- _WORK ITEM_
Check the records below line by line. Give the count of lines with "revisión", and nothing else.

- _DATA FOR REVIEW_
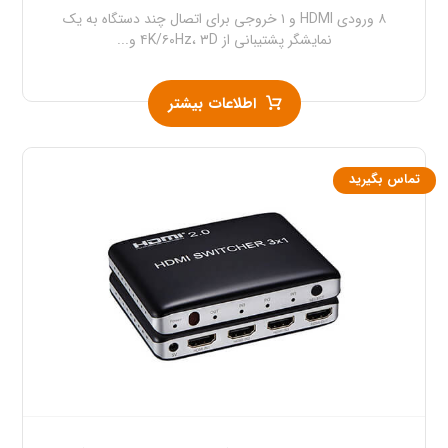
۸ ورودی HDMI و ۱ خروجی برای اتصال چند دستگاه به یک
نمایشگر پشتیبانی از ۴K/۶۰Hz، ۳D و...
اطلاعات بیشتر
تماس بگیرید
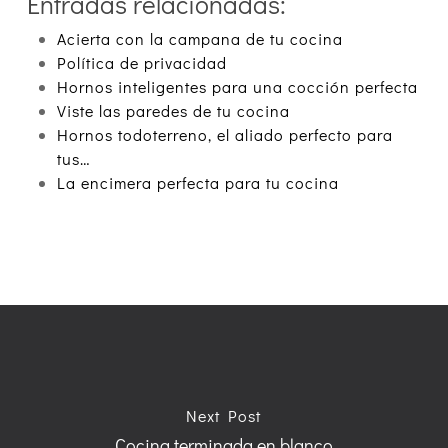
Entradas relacionadas:
Acierta con la campana de tu cocina
Política de privacidad
Hornos inteligentes para una cocción perfecta
Viste las paredes de tu cocina
Hornos todoterreno, el aliado perfecto para
tus…
La encimera perfecta para tu cocina
Next Post
Cocina terminada en blanco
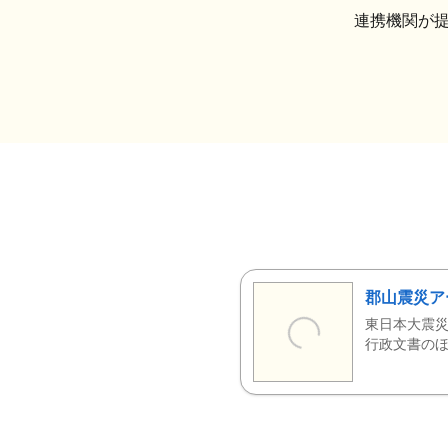
連携機関が
郡山震災ア
東日本大震災
行政文書のほ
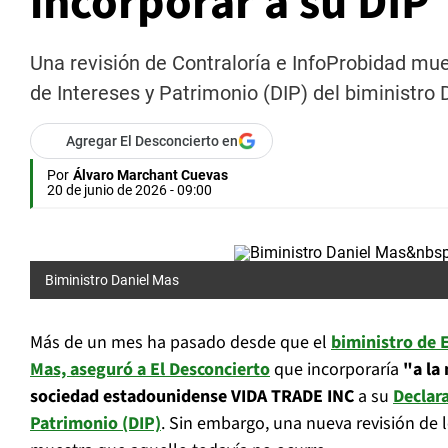
incorporar a su DIP
Una revisión de Contraloría e InfoProbidad mue
de Intereses y Patrimonio (DIP) del biministro 
Agregar El Desconcierto en
Por
Álvaro Marchant Cuevas
20 de junio de 2026 - 09:00
Biministro Daniel Mas
Más de un mes ha pasado desde que el
biministro de 
Mas, aseguró a El Desconcierto
que incorporaría
"a la
sociedad estadounidense VIDA TRADE INC
a su
Declara
Patrimonio (DIP)
. Sin embargo, una nueva revisión de lo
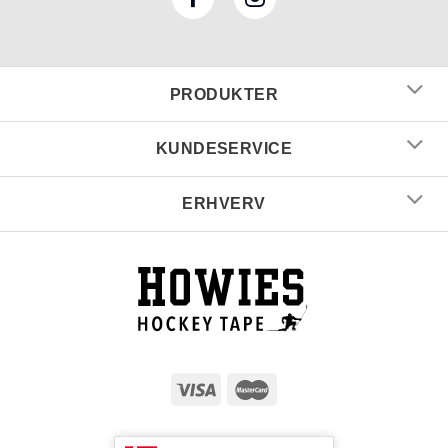
PRODUKTER
KUNDESERVICE
ERHVERV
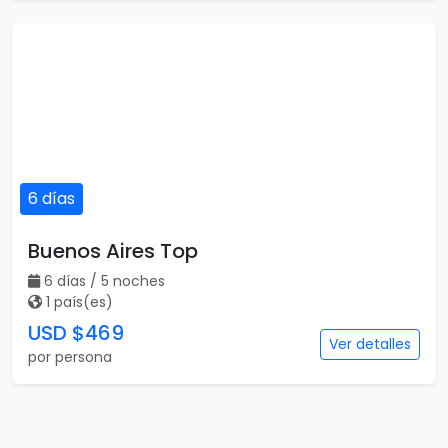
6 días
Buenos Aires Top
6 días / 5 noches
1 país(es)
USD $469
Ver detalles
por persona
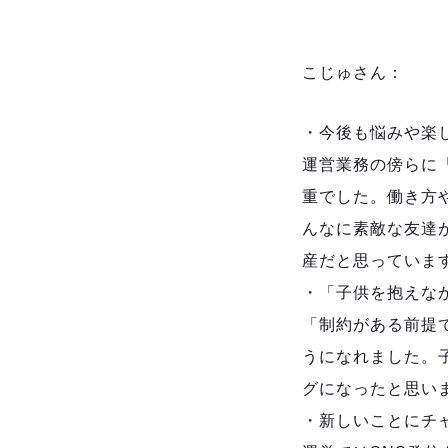
こじゅさん：
・今後も悩みや楽
運営業務の傍らに
重でした。働き方
んなに素敵な友達
産だと思っていま
・「子供を抱えな
「制約がある前提
うになれました。
グになったと思い
・新しいことにチ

- _EXERCISE ANSWER_
2